# [Data excerpts]

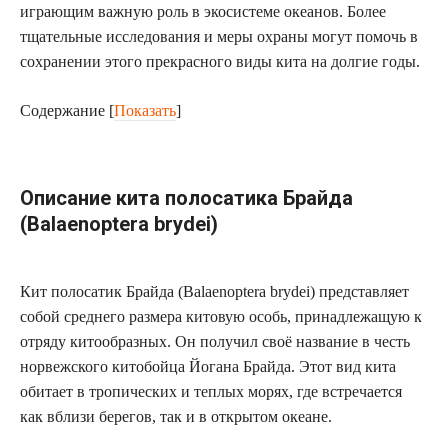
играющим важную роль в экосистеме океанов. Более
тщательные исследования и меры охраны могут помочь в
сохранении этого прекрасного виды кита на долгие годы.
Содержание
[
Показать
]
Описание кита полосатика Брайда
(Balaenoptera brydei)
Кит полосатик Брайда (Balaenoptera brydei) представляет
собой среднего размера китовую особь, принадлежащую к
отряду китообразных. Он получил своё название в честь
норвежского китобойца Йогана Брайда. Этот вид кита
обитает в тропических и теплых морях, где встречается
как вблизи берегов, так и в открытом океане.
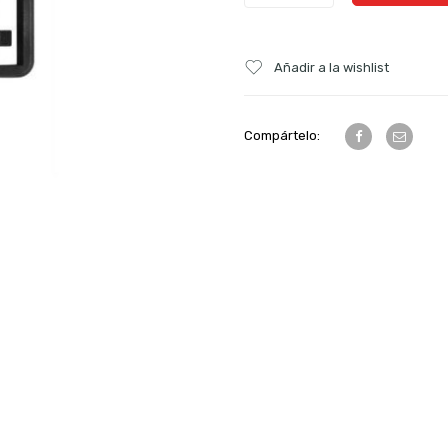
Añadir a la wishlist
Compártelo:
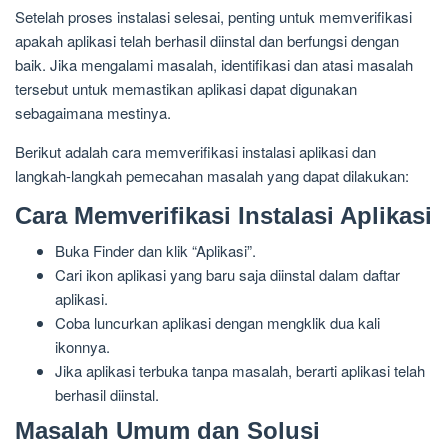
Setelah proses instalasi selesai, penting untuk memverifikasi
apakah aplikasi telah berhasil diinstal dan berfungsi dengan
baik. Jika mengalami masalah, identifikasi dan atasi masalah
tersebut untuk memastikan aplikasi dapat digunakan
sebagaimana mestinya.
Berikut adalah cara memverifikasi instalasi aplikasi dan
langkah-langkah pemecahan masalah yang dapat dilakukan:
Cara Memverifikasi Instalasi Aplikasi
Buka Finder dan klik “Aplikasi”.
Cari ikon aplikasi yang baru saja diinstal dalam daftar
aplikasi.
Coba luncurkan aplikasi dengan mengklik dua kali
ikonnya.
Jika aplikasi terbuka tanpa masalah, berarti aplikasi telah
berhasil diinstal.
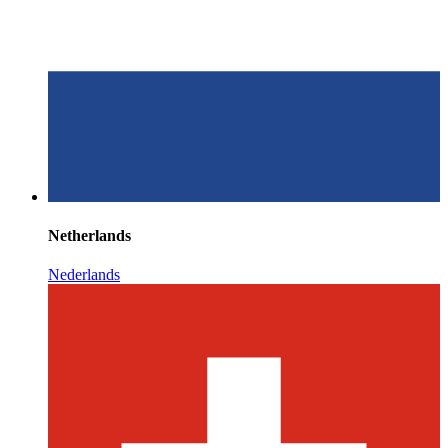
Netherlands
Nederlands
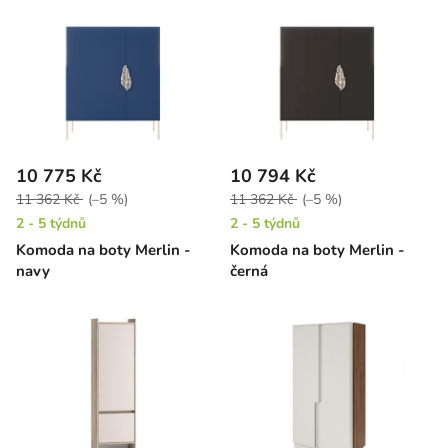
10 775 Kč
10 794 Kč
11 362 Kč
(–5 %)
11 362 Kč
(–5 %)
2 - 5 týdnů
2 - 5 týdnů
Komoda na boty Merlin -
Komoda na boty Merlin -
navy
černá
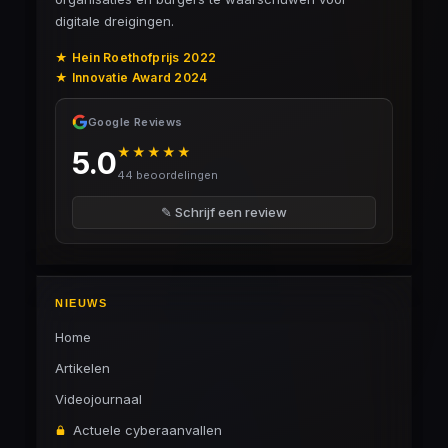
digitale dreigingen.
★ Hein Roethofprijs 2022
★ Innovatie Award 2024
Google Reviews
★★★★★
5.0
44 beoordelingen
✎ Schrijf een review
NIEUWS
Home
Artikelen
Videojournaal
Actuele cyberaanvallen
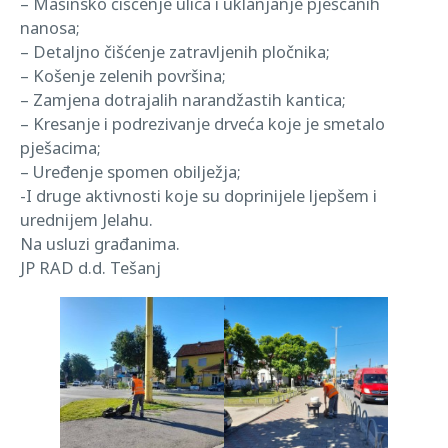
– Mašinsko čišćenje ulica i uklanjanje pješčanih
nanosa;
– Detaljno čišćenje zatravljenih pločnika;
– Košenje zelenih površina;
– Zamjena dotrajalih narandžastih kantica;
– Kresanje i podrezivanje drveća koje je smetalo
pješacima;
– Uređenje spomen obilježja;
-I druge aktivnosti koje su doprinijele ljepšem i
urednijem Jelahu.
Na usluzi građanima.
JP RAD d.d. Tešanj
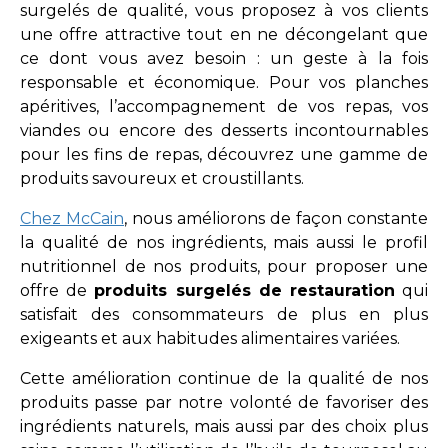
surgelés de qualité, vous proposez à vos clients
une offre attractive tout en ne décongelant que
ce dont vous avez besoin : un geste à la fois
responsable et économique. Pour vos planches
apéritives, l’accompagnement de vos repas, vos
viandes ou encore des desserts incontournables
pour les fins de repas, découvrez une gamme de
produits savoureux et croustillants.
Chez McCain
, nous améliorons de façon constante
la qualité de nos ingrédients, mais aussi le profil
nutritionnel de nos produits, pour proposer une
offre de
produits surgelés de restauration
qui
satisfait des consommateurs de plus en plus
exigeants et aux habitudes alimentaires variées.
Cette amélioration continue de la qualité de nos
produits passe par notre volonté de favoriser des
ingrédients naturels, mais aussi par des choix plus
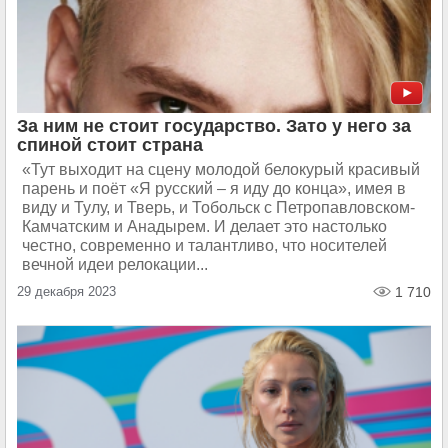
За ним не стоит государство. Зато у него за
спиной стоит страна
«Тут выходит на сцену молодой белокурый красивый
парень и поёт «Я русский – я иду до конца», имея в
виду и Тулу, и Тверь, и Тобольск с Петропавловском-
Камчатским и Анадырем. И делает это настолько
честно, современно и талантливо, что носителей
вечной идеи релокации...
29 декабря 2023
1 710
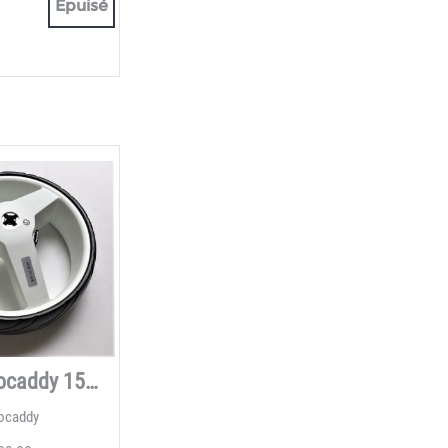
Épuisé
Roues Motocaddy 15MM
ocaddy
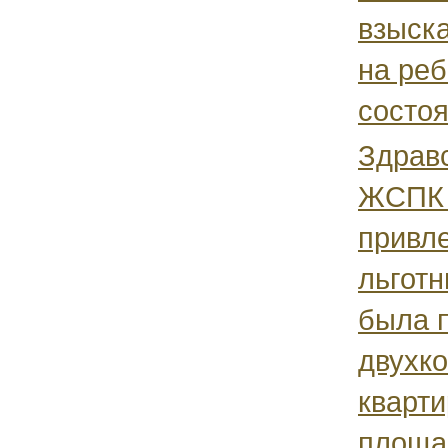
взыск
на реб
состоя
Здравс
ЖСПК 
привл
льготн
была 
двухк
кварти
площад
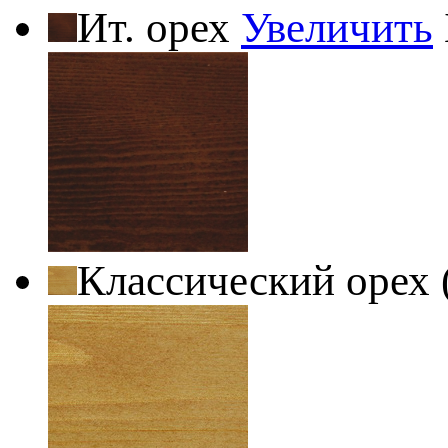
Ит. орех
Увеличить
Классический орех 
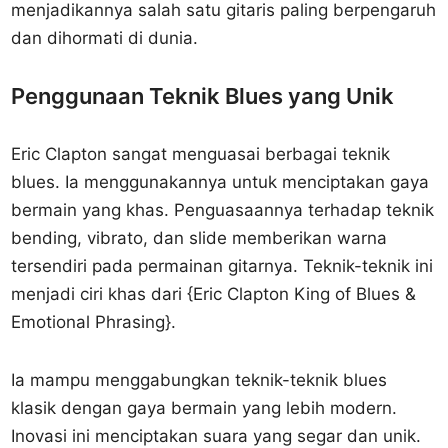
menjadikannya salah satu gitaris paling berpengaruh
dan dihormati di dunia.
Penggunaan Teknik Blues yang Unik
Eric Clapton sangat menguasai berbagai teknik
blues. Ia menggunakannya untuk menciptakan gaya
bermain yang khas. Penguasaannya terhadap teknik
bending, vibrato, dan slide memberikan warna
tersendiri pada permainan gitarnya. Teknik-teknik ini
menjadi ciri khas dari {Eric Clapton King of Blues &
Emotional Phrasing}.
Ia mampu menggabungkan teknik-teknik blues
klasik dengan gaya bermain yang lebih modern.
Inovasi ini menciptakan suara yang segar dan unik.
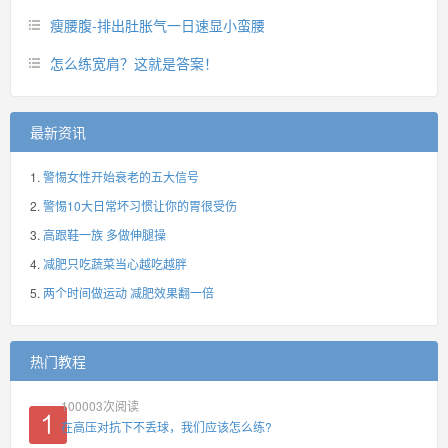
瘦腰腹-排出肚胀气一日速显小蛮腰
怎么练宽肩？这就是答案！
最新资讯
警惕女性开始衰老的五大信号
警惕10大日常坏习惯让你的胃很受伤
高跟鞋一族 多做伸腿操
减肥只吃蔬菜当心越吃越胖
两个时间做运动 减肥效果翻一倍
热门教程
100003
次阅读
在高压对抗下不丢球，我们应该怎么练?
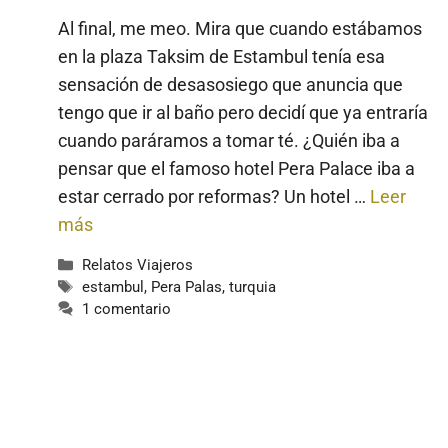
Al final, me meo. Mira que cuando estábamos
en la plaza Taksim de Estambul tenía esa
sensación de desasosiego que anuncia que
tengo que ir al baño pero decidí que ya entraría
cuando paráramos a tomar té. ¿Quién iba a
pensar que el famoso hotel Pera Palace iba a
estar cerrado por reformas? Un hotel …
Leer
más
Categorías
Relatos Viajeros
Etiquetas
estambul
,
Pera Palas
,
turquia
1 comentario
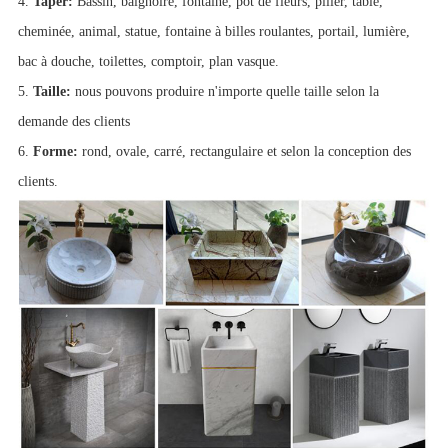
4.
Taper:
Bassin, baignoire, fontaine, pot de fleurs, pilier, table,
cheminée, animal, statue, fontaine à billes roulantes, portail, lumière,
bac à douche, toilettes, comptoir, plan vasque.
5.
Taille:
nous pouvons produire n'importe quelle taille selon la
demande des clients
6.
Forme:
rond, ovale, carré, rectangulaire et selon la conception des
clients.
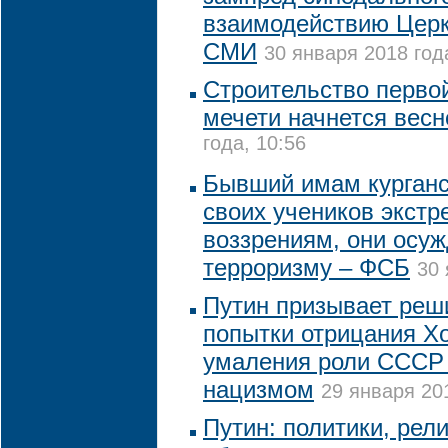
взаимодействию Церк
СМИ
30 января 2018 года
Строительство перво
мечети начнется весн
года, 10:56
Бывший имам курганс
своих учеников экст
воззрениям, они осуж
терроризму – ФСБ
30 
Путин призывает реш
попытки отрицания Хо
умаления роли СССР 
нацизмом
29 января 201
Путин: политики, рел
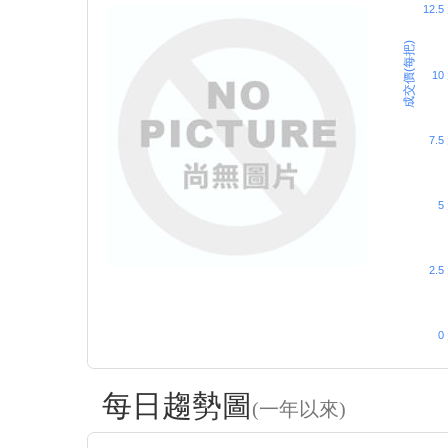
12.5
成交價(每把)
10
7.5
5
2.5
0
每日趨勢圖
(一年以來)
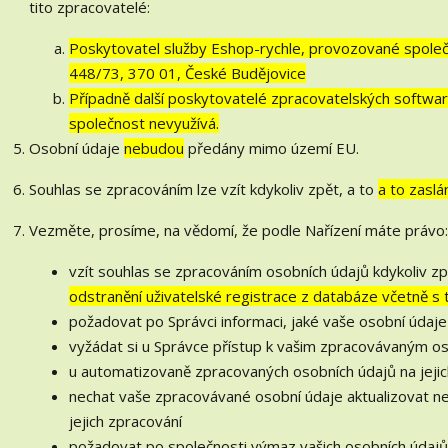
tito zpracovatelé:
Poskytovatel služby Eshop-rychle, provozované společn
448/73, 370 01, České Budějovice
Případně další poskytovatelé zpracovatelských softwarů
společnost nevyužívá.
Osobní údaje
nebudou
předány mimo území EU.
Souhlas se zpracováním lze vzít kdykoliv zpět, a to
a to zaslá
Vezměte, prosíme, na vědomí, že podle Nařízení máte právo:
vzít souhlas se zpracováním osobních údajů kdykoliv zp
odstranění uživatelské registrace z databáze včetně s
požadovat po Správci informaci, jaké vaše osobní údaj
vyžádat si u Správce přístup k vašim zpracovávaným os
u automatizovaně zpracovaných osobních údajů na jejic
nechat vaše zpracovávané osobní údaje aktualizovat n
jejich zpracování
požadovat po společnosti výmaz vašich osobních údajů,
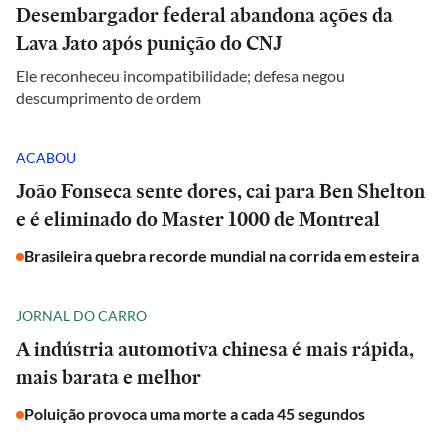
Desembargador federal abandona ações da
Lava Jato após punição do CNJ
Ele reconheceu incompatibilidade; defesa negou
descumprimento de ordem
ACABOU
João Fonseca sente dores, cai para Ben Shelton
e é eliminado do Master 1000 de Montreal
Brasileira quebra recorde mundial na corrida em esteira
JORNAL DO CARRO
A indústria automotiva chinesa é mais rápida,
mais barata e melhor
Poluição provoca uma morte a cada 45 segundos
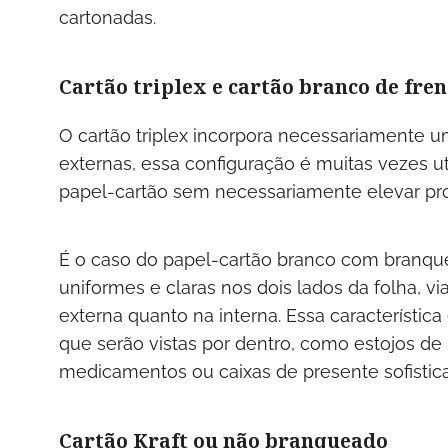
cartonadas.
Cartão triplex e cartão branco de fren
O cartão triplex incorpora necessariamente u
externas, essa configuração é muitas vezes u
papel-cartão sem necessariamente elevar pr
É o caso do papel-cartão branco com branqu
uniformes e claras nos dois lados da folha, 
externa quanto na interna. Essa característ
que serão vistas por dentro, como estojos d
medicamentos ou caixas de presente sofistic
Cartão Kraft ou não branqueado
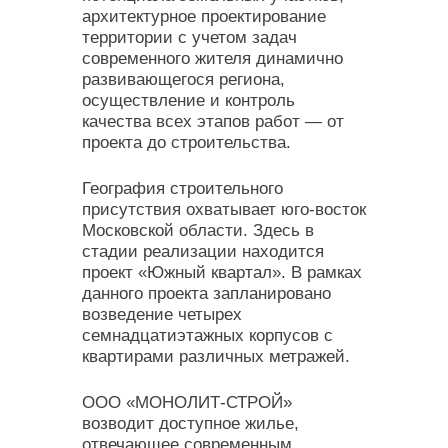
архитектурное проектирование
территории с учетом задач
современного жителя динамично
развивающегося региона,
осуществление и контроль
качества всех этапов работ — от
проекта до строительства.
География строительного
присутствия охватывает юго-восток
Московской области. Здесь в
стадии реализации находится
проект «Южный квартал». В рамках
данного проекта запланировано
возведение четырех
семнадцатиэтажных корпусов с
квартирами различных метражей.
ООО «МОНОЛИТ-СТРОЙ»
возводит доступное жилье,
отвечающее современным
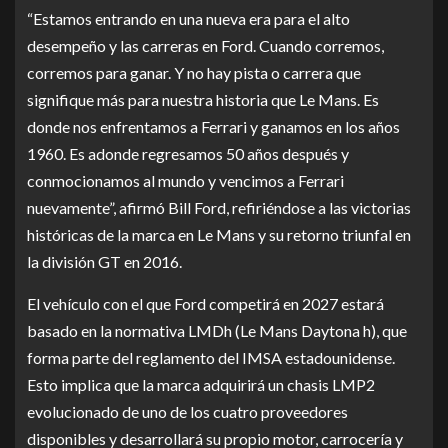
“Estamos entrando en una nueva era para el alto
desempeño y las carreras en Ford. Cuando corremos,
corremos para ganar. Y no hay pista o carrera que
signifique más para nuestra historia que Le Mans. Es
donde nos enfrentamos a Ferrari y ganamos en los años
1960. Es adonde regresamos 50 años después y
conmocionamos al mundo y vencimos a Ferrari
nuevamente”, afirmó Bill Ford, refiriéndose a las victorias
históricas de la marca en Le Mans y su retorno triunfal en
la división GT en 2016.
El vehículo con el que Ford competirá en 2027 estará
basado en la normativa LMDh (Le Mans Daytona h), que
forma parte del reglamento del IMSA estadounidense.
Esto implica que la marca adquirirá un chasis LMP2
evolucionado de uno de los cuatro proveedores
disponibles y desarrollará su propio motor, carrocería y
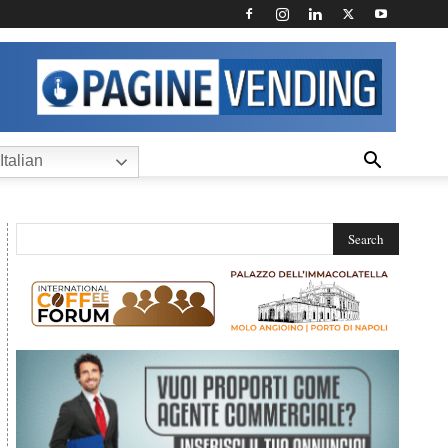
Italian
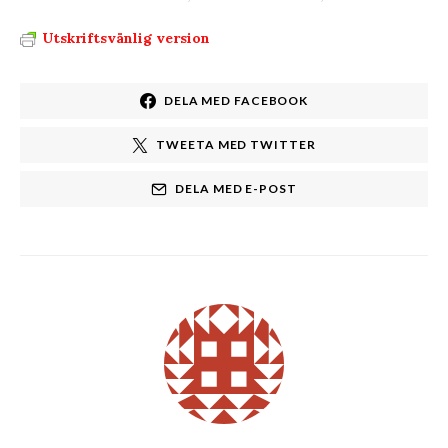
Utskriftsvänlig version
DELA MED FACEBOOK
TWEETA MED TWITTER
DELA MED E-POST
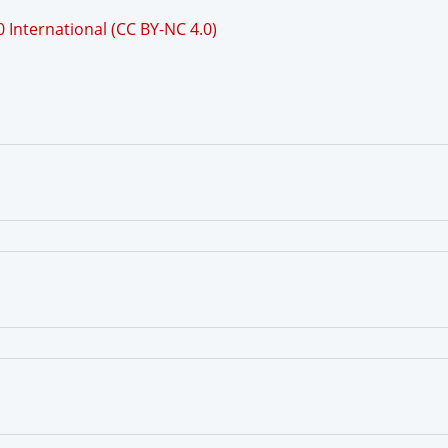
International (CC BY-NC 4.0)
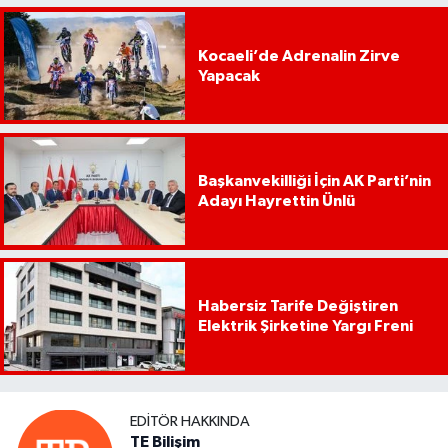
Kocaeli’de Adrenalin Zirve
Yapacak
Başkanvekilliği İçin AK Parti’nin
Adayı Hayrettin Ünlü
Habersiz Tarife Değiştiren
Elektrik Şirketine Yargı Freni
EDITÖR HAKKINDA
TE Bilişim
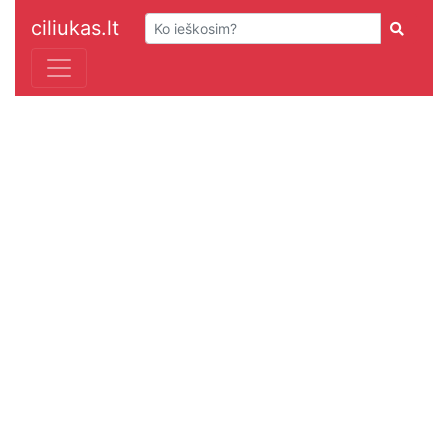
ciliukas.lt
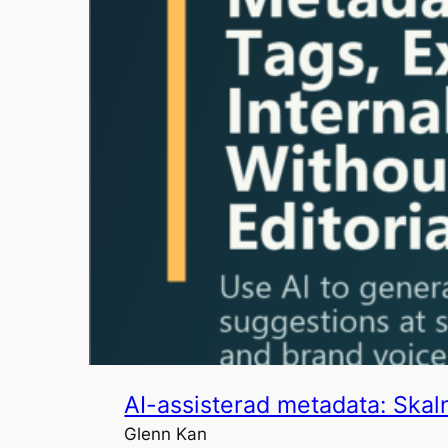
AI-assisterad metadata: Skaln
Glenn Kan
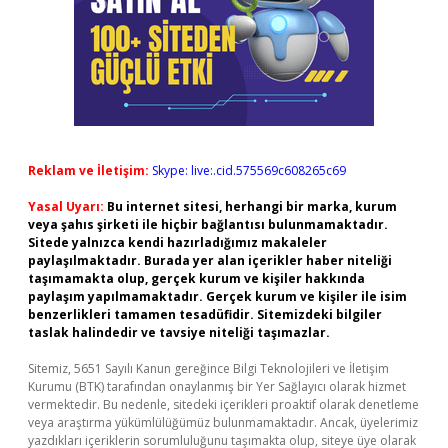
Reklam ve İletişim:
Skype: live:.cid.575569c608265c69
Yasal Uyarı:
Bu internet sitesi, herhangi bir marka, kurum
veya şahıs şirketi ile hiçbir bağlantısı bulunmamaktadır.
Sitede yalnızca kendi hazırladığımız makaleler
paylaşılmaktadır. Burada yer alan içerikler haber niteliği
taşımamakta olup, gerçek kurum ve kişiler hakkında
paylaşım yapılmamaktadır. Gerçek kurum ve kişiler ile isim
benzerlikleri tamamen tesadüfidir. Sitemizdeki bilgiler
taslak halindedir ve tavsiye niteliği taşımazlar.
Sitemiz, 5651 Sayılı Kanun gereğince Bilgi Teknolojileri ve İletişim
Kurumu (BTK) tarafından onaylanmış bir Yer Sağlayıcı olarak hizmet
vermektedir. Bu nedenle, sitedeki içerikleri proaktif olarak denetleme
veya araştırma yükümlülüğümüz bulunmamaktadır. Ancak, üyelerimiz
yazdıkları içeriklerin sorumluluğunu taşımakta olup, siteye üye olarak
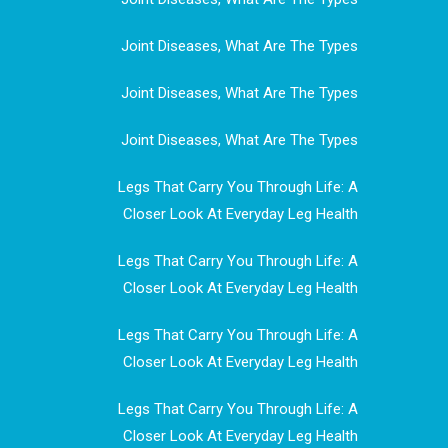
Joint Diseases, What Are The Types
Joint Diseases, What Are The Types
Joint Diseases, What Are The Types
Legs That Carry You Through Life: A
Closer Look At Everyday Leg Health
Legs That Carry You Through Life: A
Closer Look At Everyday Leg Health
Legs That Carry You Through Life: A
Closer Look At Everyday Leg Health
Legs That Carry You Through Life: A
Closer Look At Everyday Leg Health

# [Exercise]
Note down each line above where the word "dapat" occurs.

# [Solution to the exercise]
tersebut untuk memastikan aplikasi dapat digunakan
langkah-langkah pemecahan masalah yang dapat dilakukan:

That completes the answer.